Ecco che, allora, i riferimenti alla storia, oltre a fornire la struttura complessiva dell’intero spettacolo, sembrano così coagularsi attorno alla ribalta, mentre la scena è del tutto occupata dalla bellezza e dall’energia della danza, in uno scambio ininterrotto fra palco e proscenio.

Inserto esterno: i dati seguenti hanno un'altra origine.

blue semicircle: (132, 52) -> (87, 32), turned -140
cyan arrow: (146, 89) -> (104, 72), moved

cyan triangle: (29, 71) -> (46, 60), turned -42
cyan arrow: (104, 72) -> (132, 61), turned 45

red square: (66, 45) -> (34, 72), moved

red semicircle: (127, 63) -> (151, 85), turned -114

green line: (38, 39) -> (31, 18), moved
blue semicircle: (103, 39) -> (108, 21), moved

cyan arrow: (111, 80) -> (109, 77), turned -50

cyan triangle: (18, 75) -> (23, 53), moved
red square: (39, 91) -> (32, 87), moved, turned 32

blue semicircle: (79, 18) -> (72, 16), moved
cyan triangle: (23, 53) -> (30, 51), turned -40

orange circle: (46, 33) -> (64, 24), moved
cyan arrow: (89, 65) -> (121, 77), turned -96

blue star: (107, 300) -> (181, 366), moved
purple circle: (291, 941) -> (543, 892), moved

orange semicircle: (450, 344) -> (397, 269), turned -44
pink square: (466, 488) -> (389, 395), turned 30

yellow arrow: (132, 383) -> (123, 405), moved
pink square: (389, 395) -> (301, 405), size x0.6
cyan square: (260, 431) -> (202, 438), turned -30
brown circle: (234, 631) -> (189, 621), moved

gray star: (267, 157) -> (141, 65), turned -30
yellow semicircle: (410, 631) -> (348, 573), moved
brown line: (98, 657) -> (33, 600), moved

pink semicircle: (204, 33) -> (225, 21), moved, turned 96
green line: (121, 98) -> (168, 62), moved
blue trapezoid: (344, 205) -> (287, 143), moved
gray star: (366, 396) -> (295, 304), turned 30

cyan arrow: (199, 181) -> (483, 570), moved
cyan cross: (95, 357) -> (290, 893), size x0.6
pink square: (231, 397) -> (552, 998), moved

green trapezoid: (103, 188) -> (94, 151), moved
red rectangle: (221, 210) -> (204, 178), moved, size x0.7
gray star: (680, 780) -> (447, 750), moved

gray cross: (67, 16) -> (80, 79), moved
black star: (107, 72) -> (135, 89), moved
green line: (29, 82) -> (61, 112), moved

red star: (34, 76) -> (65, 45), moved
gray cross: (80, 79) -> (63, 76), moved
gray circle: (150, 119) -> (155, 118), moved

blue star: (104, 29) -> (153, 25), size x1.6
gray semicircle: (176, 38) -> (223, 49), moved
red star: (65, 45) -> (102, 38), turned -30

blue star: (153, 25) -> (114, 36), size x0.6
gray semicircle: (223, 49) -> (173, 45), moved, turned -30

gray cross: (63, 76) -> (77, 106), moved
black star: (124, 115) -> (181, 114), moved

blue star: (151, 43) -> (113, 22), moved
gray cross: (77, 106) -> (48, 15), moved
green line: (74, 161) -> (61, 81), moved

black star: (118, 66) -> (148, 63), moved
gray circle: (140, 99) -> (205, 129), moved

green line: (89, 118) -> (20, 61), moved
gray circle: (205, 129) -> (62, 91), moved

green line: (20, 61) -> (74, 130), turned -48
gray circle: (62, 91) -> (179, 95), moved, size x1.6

Si tratta di una danza aerea, leggera, aperta, bella da vedere. I danzatori percorrono delle distanze quasi senza peso: saltano, certo, ma non per fare sfoggio del proprio virtuosismo tecnico; quando si staccano dal suolo, così come quando sono a terra, sembrano costantemente attraversati da un’energia che li sostiene, liberandoli della loro sostanza corporea. Ciò è ancor più significativo perché si tratta di corpi fortemente caratterizzati, dal danzatore esile a quello possente e atletico, dalla danzatrice asiatica a quella afroamericana.
E’ un ritratto di un’umanità nobile perché legata da sentimenti di rispetto e solidarietà reciproci: tante volte nel corso dello spettacolo gli interpreti si immobilizzano lungo corridoi di luce, come a comporre un gruppo scultoreo: ognuno assume una posa ben precisa, ma, soprattutto, tutti insieme si sostengono, sorreggendosi l’un l’altro.
Il movimento è reso ancor più suggestivo e commovente dal commento musicale. Si va dalle note struggenti di un violoncello che suona Mozart, alla celebre “John Brown” interpretata da una soprano, fino ai vecchi canti gospel che celebrano la fede e l’amore per Dio, ed ecco che i danzatori si muovono con l’eleganza di creature angeliche, ma al tempo stesso umanissime.
Serenade/ The preposition, è un ‘discorso’ e una ‘proposta’ d’amore, che, è bene dirlo, poco ha a che fare col sentimentalismo.
Anche quando i testi pronunciati dagli interpreti (dal vivo o mediante registrazioni) raccontano esperienze vissute, queste ultime sono trasfigurate, nobilitate dalla pura bellezza dell’arte.
Si capisce allora quale può essere il senso di un’operazione artistica ispirata a un personaggio storico come Lincoln: essa rimanda alla vicenda “di una persona nata nel 1809” (Lincoln, per l’appunto), ma può (e deve) essere anche la storia di quanti, come Bill T Jones, si interrogano su ciò che alcuni protagonisti della storia possono significare per loro, su cosa rappresentano e, soprattutto, su quanto ci hanno insegnato.